Die Inhalte und Funktionen müssen leicht verständlich und vorhersehbar sein:

  • Klare und einfache Sprache: Vermeidung von Fachbegriffen, Abkürzungen oder komplizierten Formulierungen.
  • Vorhersehbare Navigation: Elemente sollten konsistent angeordnet sein, z. B. sollte das Hauptmenü immer an derselben Stelle sein.
  • Fehlermeldungen und Hilfestellungen: Formulare sollten klare Anweisungen geben (z. B. „Geben Sie eine gültige E-Mail-Adresse ein“) und Fehler sollten verständlich erklärt sein.

 

4. Kompatibilität

Digitale Inhalte müssen mit einer Vielzahl von Endgeräten und Hilfsmitteln kompatibel sein:

  • Screenreader-Unterstützung: Alle interaktiven Elemente müssen mit ARIA-Attributen (aria-label, role etc.) korrekt ausgezeichnet werden.
  • Valider HTML-Code: Eine saubere, semantisch korrekte HTML-Struktur hilft, dass Screenreader Inhalte richtig interpretieren.
  • Kompatibilität mit verschiedenen Browsern und Technologien: Die Webseite oder Anwendung sollte in verschiedenen Browsern und mit assistiven Technologien getestet werden.

 

 

7. Unsere 5 Tipps für die Umsetzung

Unsere UX Designer:innen beschäftigen sich intensiv mit der digitalen Barrierefreiheit. Einige Aspekte berücksichtigen wir ohnehin in der Produktentwicklung, da sie – zusätzlich zur Inklusion – die Nutzerzufriedenheit der Software signifikant erhöhen.
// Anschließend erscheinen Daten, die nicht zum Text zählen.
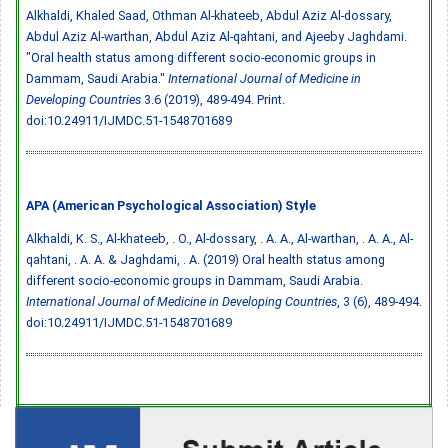
Alkhaldi, Khaled Saad, Othman Al-khateeb, Abdul Aziz Al-dossary,
Abdul Aziz Al-warthan, Abdul Aziz Al-qahtani, and Ajeeby Jaghdami.
"Oral health status among different socio-economic groups in
Dammam, Saudi Arabia."
International Journal of Medicine in
Developing Countries
3.6 (2019), 489-494. Print.
doi:10.24911/IJMDC.51-1548701689
APA (American Psychological Association) Style
Alkhaldi, K. S., Al-khateeb, . O., Al-dossary, . A. A., Al-warthan, . A. A., Al-
qahtani, . A. A. & Jaghdami, . A. (2019) Oral health status among
different socio-economic groups in Dammam, Saudi Arabia.
International Journal of Medicine in Developing Countries
, 3 (6), 489-494.
doi:10.24911/IJMDC.51-1548701689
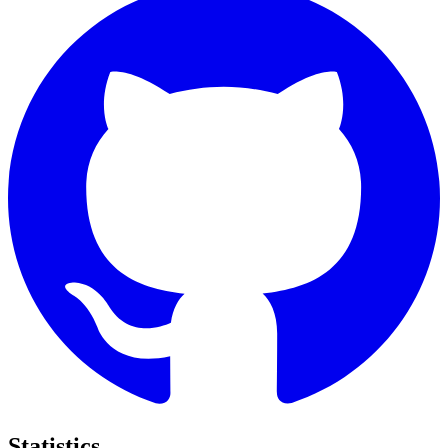
Statistics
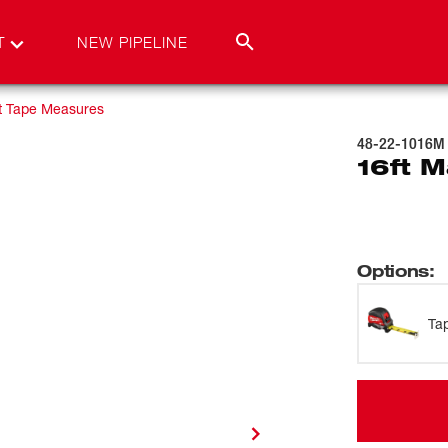
T
NEW PIPELINE
t Tape Measures
48-22-1016M
16ft 
Options
:
Ta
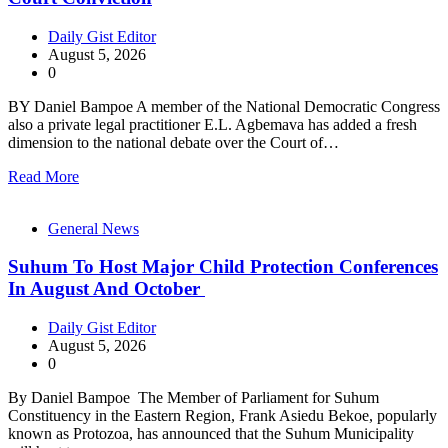
Daily Gist Editor
August 5, 2026
0
BY Daniel Bampoe A member of the National Democratic Congress
also a private legal practitioner E.L. Agbemava has added a fresh
dimension to the national debate over the Court of…
Read More
General News
Suhum To Host Major Child Protection Conferences
In August And October
Daily Gist Editor
August 5, 2026
0
By Daniel Bampoe The Member of Parliament for Suhum
Constituency in the Eastern Region, Frank Asiedu Bekoe, popularly
known as Protozoa, has announced that the Suhum Municipality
Wir haben uns daher über die Jahre einen Erfahrungsschatz aufgebaut und geben dir 5 Tipps für die Praxis an die Hand:

 

 

1. Von Anfang Barrierefreiheit mitdenken: 

Bei der Entwicklung einer Software sollte das Team die digitale Barrierefreiheit bereits von Anfang an berücksichtigen: Von der Konzeptionsphase bis zum Roll-Out der Software – ist Barrierefreiheit in jeder Entwicklungsphase relevant. 
Nachträglich die Anforderungen sicherzustellen, ist zeitintensiv.
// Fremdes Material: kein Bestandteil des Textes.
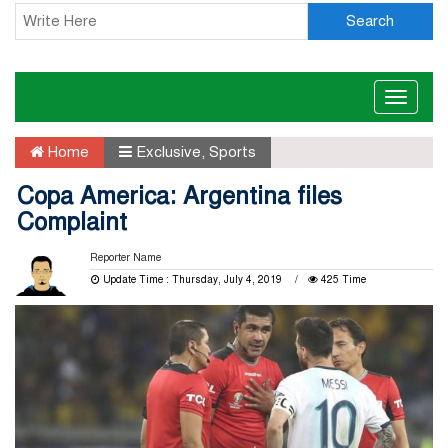
Search
Toggle
naviga
Home
Exclusive
,
Sports
Copa America: Argentina files
Complaint
Reporter Name
Update Time : Thursday, July 4, 2019
425 Time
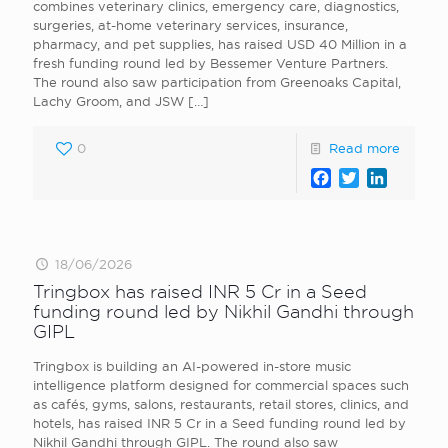
combines veterinary clinics, emergency care, diagnostics,
surgeries, at-home veterinary services, insurance,
pharmacy, and pet supplies, has raised USD 40 Million in a
fresh funding round led by Bessemer Venture Partners.
The round also saw participation from Greenoaks Capital,
Lachy Groom, and JSW
[…]
0
Read more
Facebook
Twitter
LinkedI
18/06/2026
Tringbox has raised INR 5 Cr in a Seed
funding round led by Nikhil Gandhi through
GIPL
Tringbox is building an AI-powered in-store music
intelligence platform designed for commercial spaces such
as cafés, gyms, salons, restaurants, retail stores, clinics, and
hotels, has raised INR 5 Cr in a Seed funding round led by
Nikhil Gandhi through GIPL. The round also saw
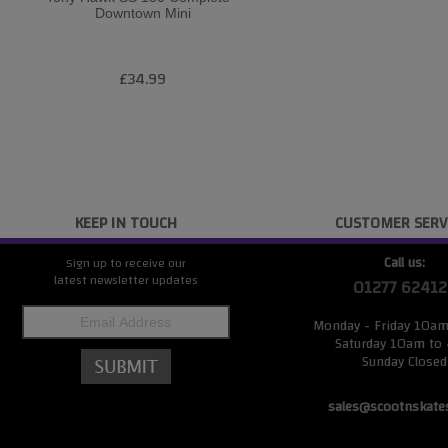
Downtown Mini
£34.99
KEEP IN TOUCH
CUSTOMER SERV
Call us:
Sign up to receive our
latest newsletter updates
01277 62412
Monday - Friday 10a
Saturday 10am to
Sunday Closed
sales@scootnskate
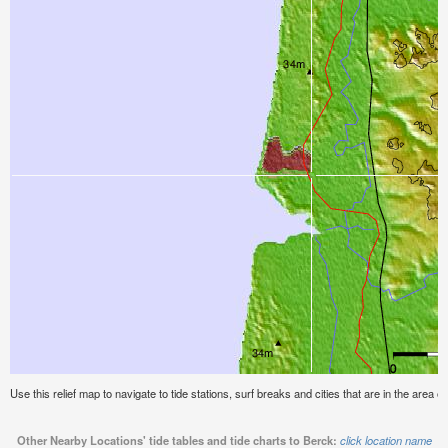
Use this relief map to navigate to tide stations, surf breaks and cities that are in the area o
Other Nearby Locations' tide tables and tide charts to Berck:
click location name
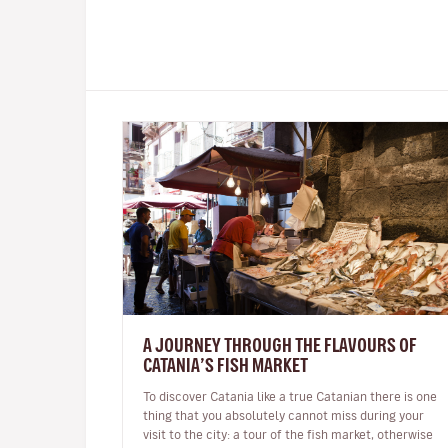
A JOURNEY THROUGH THE FLAVOURS OF
CATANIA’S FISH MARKET
To discover Catania like a true Catanian there is one
thing that you absolutely cannot miss during your
visit to the city: a tour of the fish market, otherwise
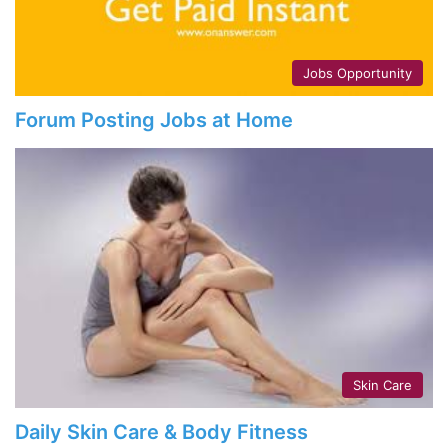
Jobs Opportunity
Forum Posting Jobs at Home
Skin Care
Daily Skin Care & Body Fitness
Wenn das Team die Anforderungen bereits zu Beginn einbezieht, hält sich der Aufwand in Grenzen. Daher beziehen wir die Vorgaben bereits in der Produktvision, dem MVP (=Minimal Viable Product) und dem Styleguide ein. Wir setzen sie direkt in der Entwicklung um, testen die Software und beziehen die Nutzer:innen mit ein. 

 

2. Alle mit einbeziehen – auch User:

Das Team sollte Menschen mit Behinderung frühzeitig in die Entwicklung einbinden. Ihr Feedback hilft dem Team, die Bedürfnisse der Zielgruppe besser zu verstehen und den größten Mehrwert für die Nutzer:innen zu schaffen. Damit die Software wirklich barrierefrei gestaltet ist.  
Alle im Team sind verantwortlich.

Entwickler:innen beachten die Anforderungen der Barrierefreiheit direkt im Code, die Product Owner beim Formulieren oder Priorisieren der Tickets. Die UX Designer:innen nehmen eine zentrale Rolle ein: Sie formulieren die Designvorgaben und testen die Software auf Barrierefreiheit. 

 

3. Simulationstest durchführen: 

Das Team sollte die Software regelmäßig hinsichtlich Barrierefreiheit überprüfen. Das übernehmen in der Regel die UX Designer:innen. Dabei helfen verschiedene Simulationstools wie Screenreader, Kontrast-Checker oder andere Testwerkzeuge, um Barrieren aus unterschiedlichen Perspektiven zu identifizieren. So kann das Team Probleme frühzeitig erkennen und gezielt beheben. 

 

 

4. Styleguide anpassen:

Um langfristig die barrierefreie Gestaltung von Software in der Organisation sicherzustellen, sollten alle gewonnenen Erkenntnisse in den unternehmenseigenen Styleguide einfließen. Dieser dient als Grundlage für zukünftige Entwicklungen und verhindert unnötige Anpassungen im Nachhinein. 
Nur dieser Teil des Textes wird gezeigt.